それらの一斉攻撃によってアーちゃんは一瞬でデスしてしまった。
「私の終式である《黒曜の舞》は、夜闇を下ろした範囲内に最大で25体の分身を呼び出すというものです。呼び出した分身は各々が本体である私と同値のステータスを持ち、私が使えるものであればアーツも使用できます」
「ふぁっ!?」
「えぇ……」
最大で25体の分身。しかもステータスは黒曜と全く同じでアーツまで使用できる。
冷静に考えておかしすぎるそのアーツ性能に、私たちは思わずドン引きした。
「分身の数は残HP量次第ですので、先程は3体しか出ませんでしたね」
「それじゃあ、アーちゃんは結構ガッツリHPを削れてたんだね」
「かなりギリギリでした。もうひとつ強力なアーツがあれば身代わり人形は壊れていたかもしれません」
アーちゃんの詰め方はSPを限界ギリギリまで吐ききった無駄の少ないものだった。理想を言えばもう少しアーツ無しでHPを削れていれば……と言ったところだけれど、身代わり人形分のHP残量が見えない以上、アーちゃんは勘でHPを推し量るしかなかったと思う。

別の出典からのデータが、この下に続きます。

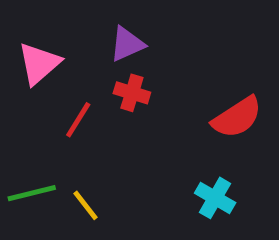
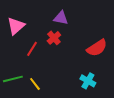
purple triangle: (127, 44) -> (61, 18), moved, turned 35
red cross: (132, 93) -> (54, 38), turned 32

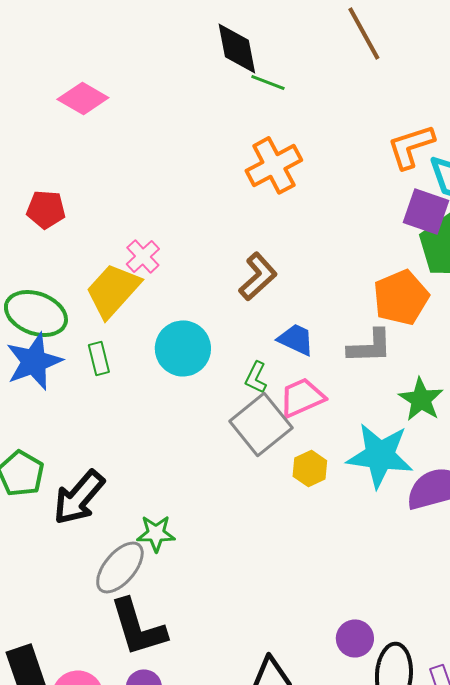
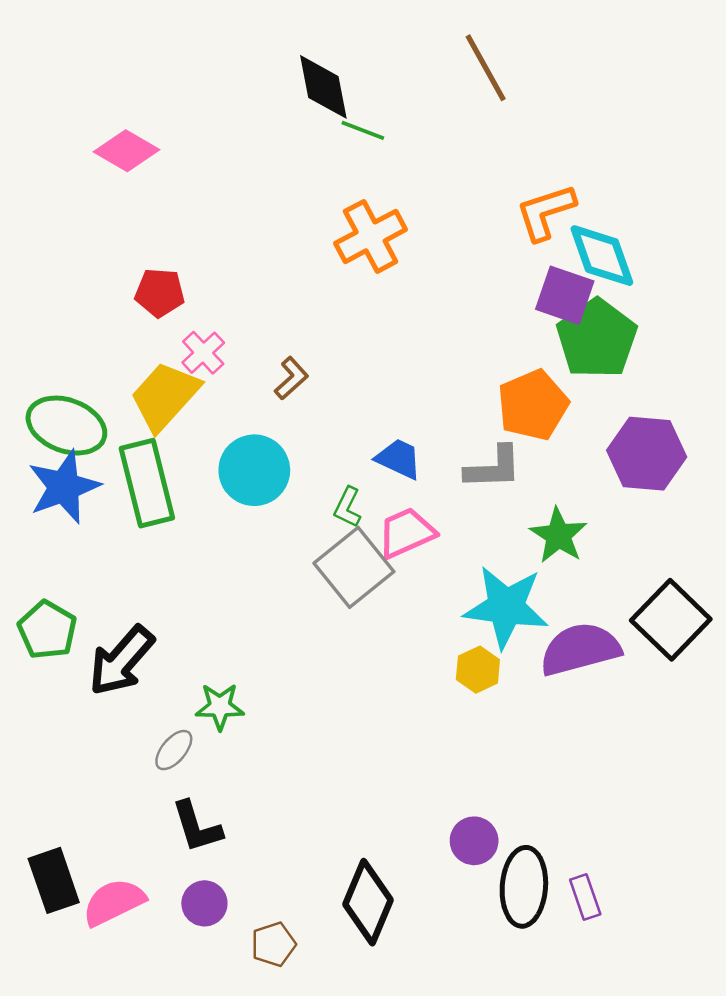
red pentagon: (46, 209) -> (160, 293), moved
brown L-shape: (258, 276) -> (291, 378), moved, size x0.7
green rectangle: (99, 358) -> (147, 483), size x2.0
yellow hexagon: (310, 468) -> (478, 670), moved
gray ellipse: (120, 567) -> (174, 750), size x0.6
black L-shape: (138, 627) -> (197, 827), size x0.7

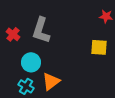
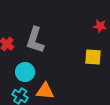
orange triangle: (51, 81) -> (45, 91), turned 42

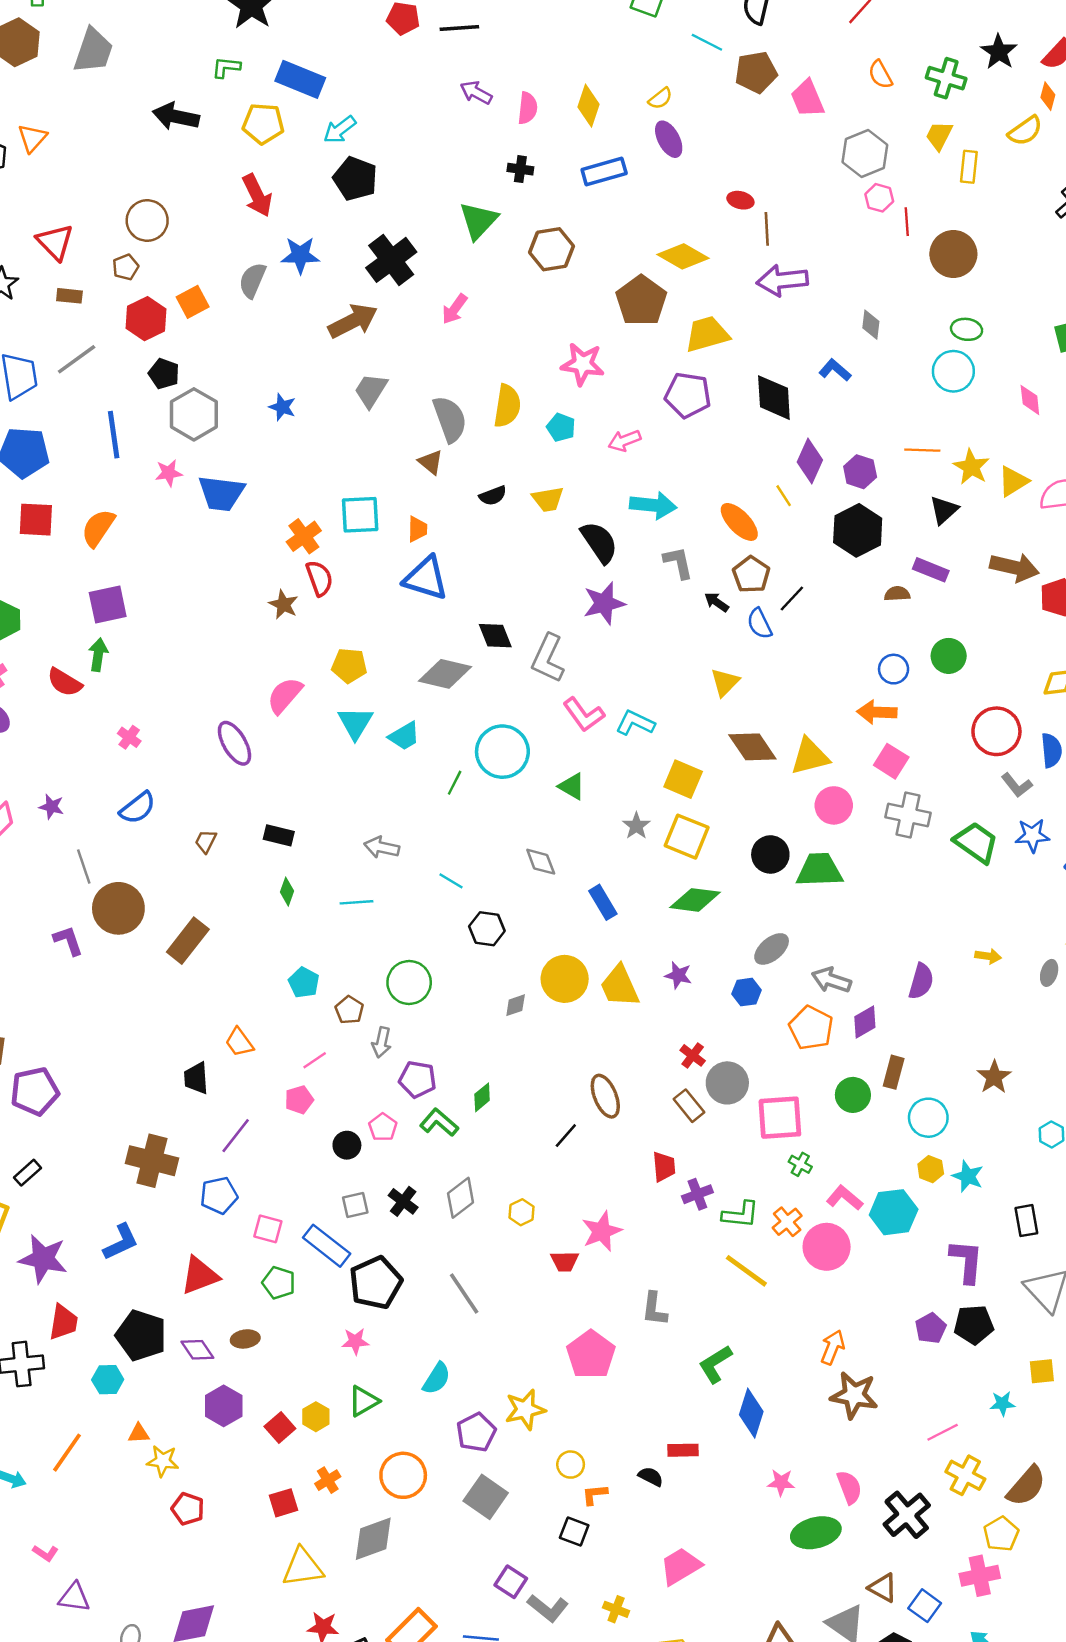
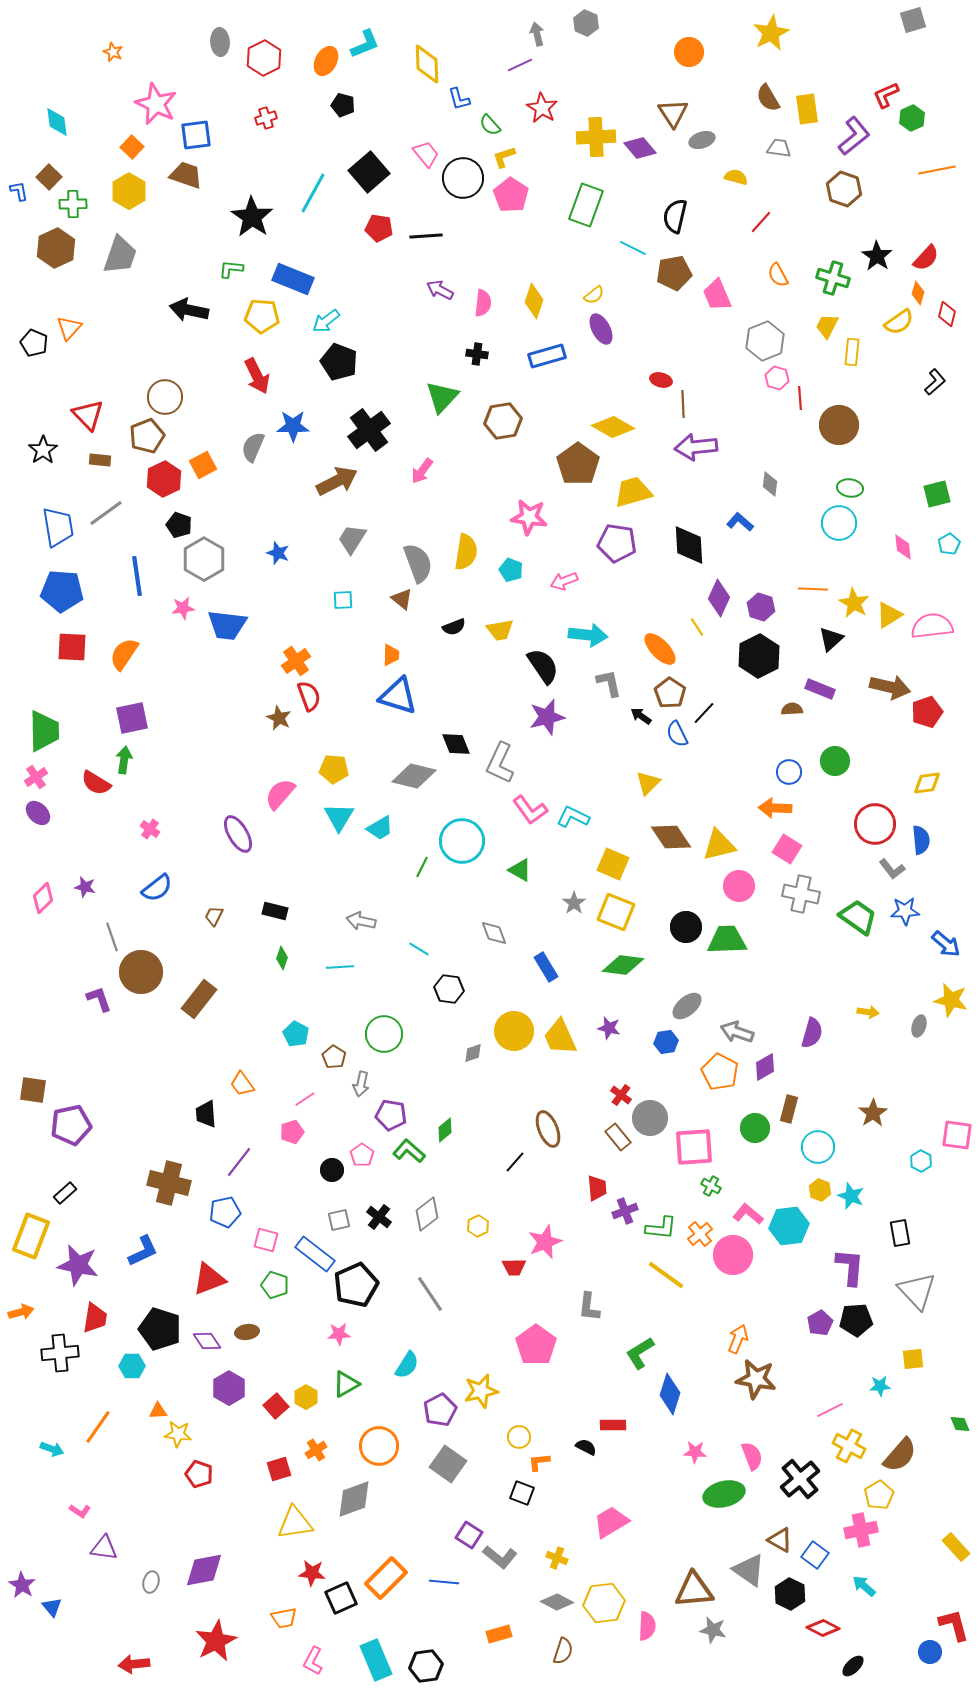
brown pentagon: (126, 267) -> (147, 436), size x1.6
cyan square: (360, 515) -> (343, 600), moved, size x0.6

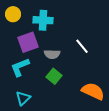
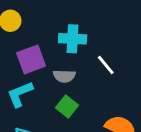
cyan cross: (43, 20) -> (73, 39), moved

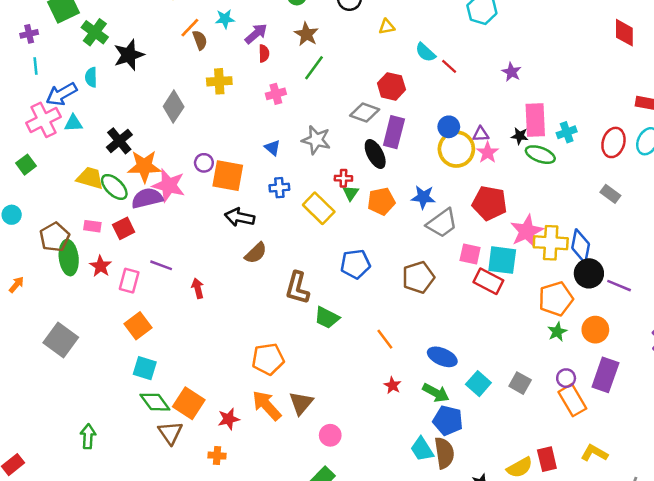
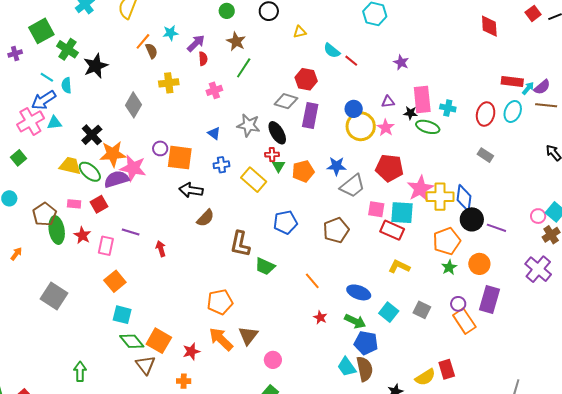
cyan line: (36, 66) -> (47, 77), moved, turned -48
cyan cross: (567, 132) -> (448, 108), turned 35
purple triangle: (481, 134) -> (388, 102), moved
black ellipse: (375, 154) -> (277, 133), moved
yellow L-shape: (594, 453) -> (399, 267), moved

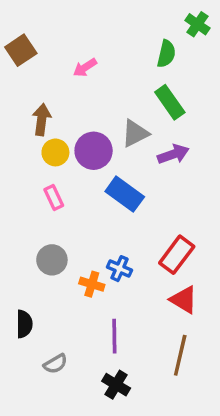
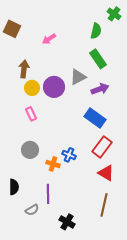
brown square: (21, 50) -> (12, 29), turned -30
blue rectangle: (125, 194) -> (95, 118), moved
purple line: (114, 336) -> (48, 194), moved

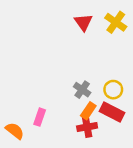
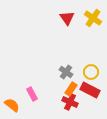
pink rectangle: (40, 117) -> (32, 94), turned -48
red cross: (87, 127) -> (70, 102), turned 35

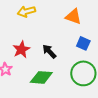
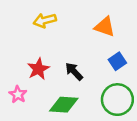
blue square: (83, 43) -> (117, 61), turned 32

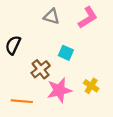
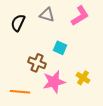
black semicircle: (13, 45) -> (18, 23), moved
brown cross: (41, 69) -> (37, 63), turned -30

その中で最善を尽くしたという意味で、アーちゃんは本当によく戦ったと言えるだろう。
とはいえ、これはあくまでも黒曜がアーツをほとんど使っていなかったからこその結果でもある。
一度だけ、一瞬でアーちゃんの後ろに回った時の移動だけはアーツを使っていたっぽいけど、それ以外には実質的にただステータスだけで戦っていた。
黒曜の本来の戦い方というのをもう少しちゃんと見たかったけど、アーちゃんがあの状態から反撃を通し、そこから繋いだ攻撃の流れも見事だったから、黒曜の戦い方に関してはまた今度見せてもらえばいいかな。
「さて、スクナさん。アレが終式の発動の仕方であり、ひとつの完成形です。スクナさんも鬼の舞はそれなりに使い慣れた頃だと思いますが、ひとつおかしな点があることには気が付きましたか?」
黒曜に問われて、先程の戦いを思い出す。
おかしな点という程ではないけれど、不思議なシーンは確かにあった。
「えーと……諸刃の舞と鬼哭の舞の重複発動?」
「その通りです。鬼哭の舞は非常に強力なバフですが、頑丈を強化するという性質上、頑丈の数値を0にしてしまう諸刃の舞と効果が打ち消し合ってしまいます。故に、このふたつのバフは本来であれば発動が両立しません」
黒曜の台詞は概ね正しく、このふたつのバフは両立しない。正確には後から発動した方の舞で効果が書き換えられてしまうようになっている。
さっきの黒曜を見ている限り、バフが書き換えられた様子はなかった。
とはいえ、あくまでもバフを表すオーラの色が書き換えられていなかったというだけで、実際にどうなっていたのかはわからなかったけどね。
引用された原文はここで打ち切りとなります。